Il n'y a pas longtemps, pour une proposition de soirée au collège, je lisais cette phrase dans l'affiche d'insciption : "Apportez votre bonne humeur". Il est évident qu'on ne va pas dans ce type de soirée pour faire la gueule ou pour mettre une sale ambiance... Mais, apporter sa bonne humeur, est-ce une obligation ? Ne peut-on pas, tout simplement venir pour se changer les idées aussi ?
Vous allez me dire que personne ne se changera les idées
si tout le monde vient avec ses idées noires et ça finira par une mauvaise soirée... Mais bon, sur le nombre, quand même, il y a bien quelques uns qui seront de bonne humeur, naturellement, sans
avoir à faire semblant et qui, naturellement aussi, entraîneront les autres vers la bonne humeur. Ce qui me dérange c'est un peu l'obligation. Soit tu apportes de la bonne humeur soit tu ne viens
pas parce qu'on ne veut pas de toi...
Or, ça ne se contrôle pas, la bonne humeur. Les jours "sans" comme on dit, on aimerait bien que ce soit des jours "avec". On ne se réveille pas en se disant "Ah ! Je vais être de bonne humeur aujourd'hui !" C'est un sentiment, une sensation, un état qui s'impose à nous parfois à cause de quelque chose ou de quelqu'un, parfois comme ça, sans qu'on sache trop pourquoi...
Mais, c'est mal perçu, c'est clair... C'est un peu comme la tristesse, la morosité, le cafard... ça va 5 minutes mais ensuite ça dérange. J'ai lu un article sur un blog hier.
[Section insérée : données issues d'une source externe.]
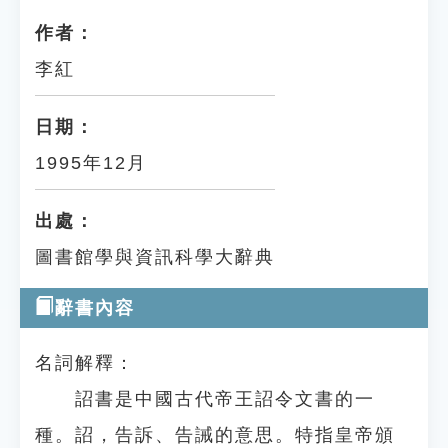
作者：
李紅
日期：
1995年12月
出處：
圖書館學與資訊科學大辭典
辭書內容
名詞解釋：
詔書是中國古代帝王詔令文書的一
種。詔，告訴、告誡的意思。特指皇帝頒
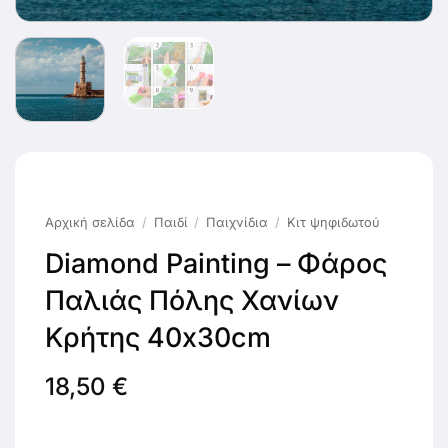
Αρχική σελίδα
/
Παιδί
/
Παιχνίδια
/
Κιτ ψηφιδωτού
Diamond Painting – Φάρος
Παλιάς Πόλης Χανίων
Κρήτης 40x30cm
18,50
€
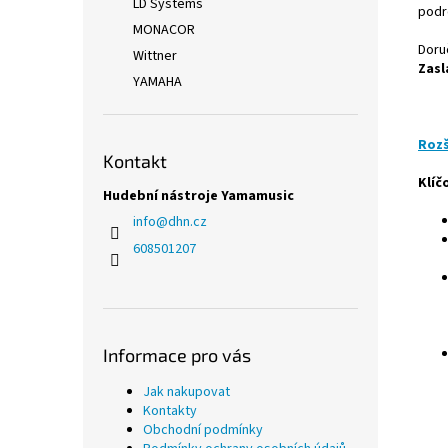
LD Systems
podr
MONACOR
Doru
Wittner
Zasl
YAMAHA
Rozš
Kontakt
Klíč
Hudební nástroje Yamamusic
info
@
dhn.cz
608501207
Informace pro vás
Jak nakupovat
Kontakty
Obchodní podmínky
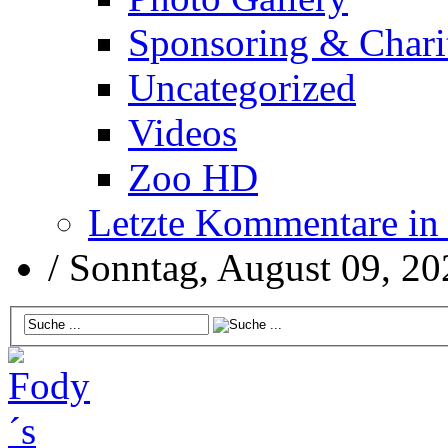
Sponsoring & Chari
Uncategorized
Videos
Zoo HD
Letzte Kommentare in
/
Sonntag, August 09, 20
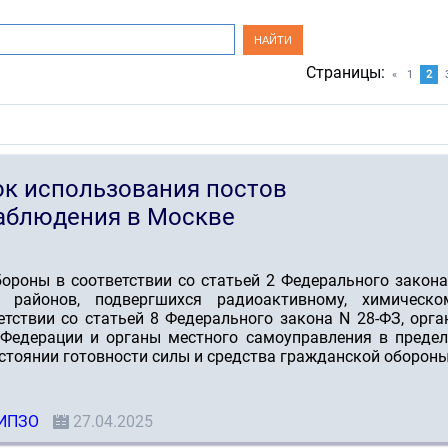
Страницы
:
«
1
2
ок использования постов
наблюдения в Москве
ороны в соответствии со статьей 2 Федерального закона
 районов, подвергшихся радиоактивному, химическом
тствии со статьей 8 Федерального закона N 28-ФЗ, орг
 Федерации и органы местного самоуправления в предел
стоянии готовности силы и средства гражданской обороны
ИПЗО
27.04.2025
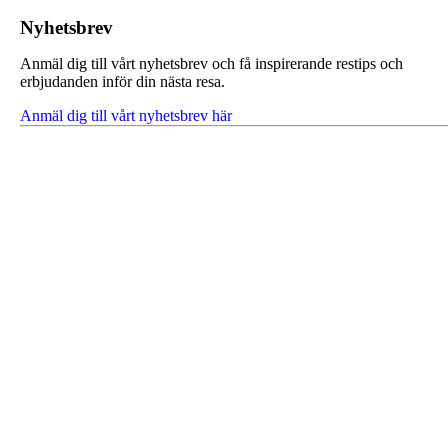
Nyhetsbrev
Anmäl dig till vårt nyhetsbrev och få inspirerande restips och
erbjudanden inför din nästa resa.
Anmäl dig till vårt nyhetsbrev här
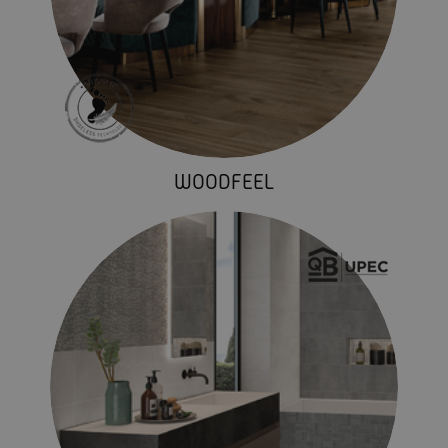
WOODFEEL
La personne qui écrit a récemment perdu quelqu'un qui lui était très cher. Depuis, pour résumer, elle ne s'en remet pas, elle dit elle-même qu'elle ne parvient pas à faire son deuil et elle constate que pour son entourage, il y a comme un délai raisonnable à respecter... On a le droit d'être désespéré quelque temps (variable selon les personnes) mais, au bout d'un moment, plus ou moins long, il faudrait "aller de l'avant" et, en gros, arrêter d'emmerder le monde avec sa tristesse... De la compassion des débuts, on passe à la lassitude, voire l'agacement... "Bon, et c'est quand que tu vas aller bien ?"
C'est valable pour la peine, pour les douleurs psychologiques mais aussi pour les douleurs physiques. Ainsi, quand on a été malade ou blessé, pendant un temps, tout le monde est aux petits soins... et puis, plus ou moins rapidement, les gens oublient, ne pensent plus et se remettent à nous traiter comme avant... Or, parfois, on souffre toujours mais, c'est pareil, les autres finissent par se lasser : "Ah, c'est encore ton dos (ta migraine, ton pied, ton genou..........) ? Mais ça dure longtemps hein ?"... Ben oui, tout ne se guérit pas comme un rhume non plus... Sans compter les trucs chroniques dont on finit par ne plus parler parce que c'est toujours pareil et de toute façon personne n'y peut rien, même pas les médecins... On ne peut que subir, seul et en silence... ça finit par être lourd à porter mais c'est peut-être mieux encore que les reproches plus ou moins voilés.
Alors, avec tout ça, souvent, on n'a pas envie de faire semblant d'être de bonne humeur parce que c'est fatiguant, tout simplement.. mais ça n'empêche pas d'avoir envie de se sortir de tout ça, de se changer les idées et donc, je trouve que la phrase "apportez votre bonne humeur" est de trop.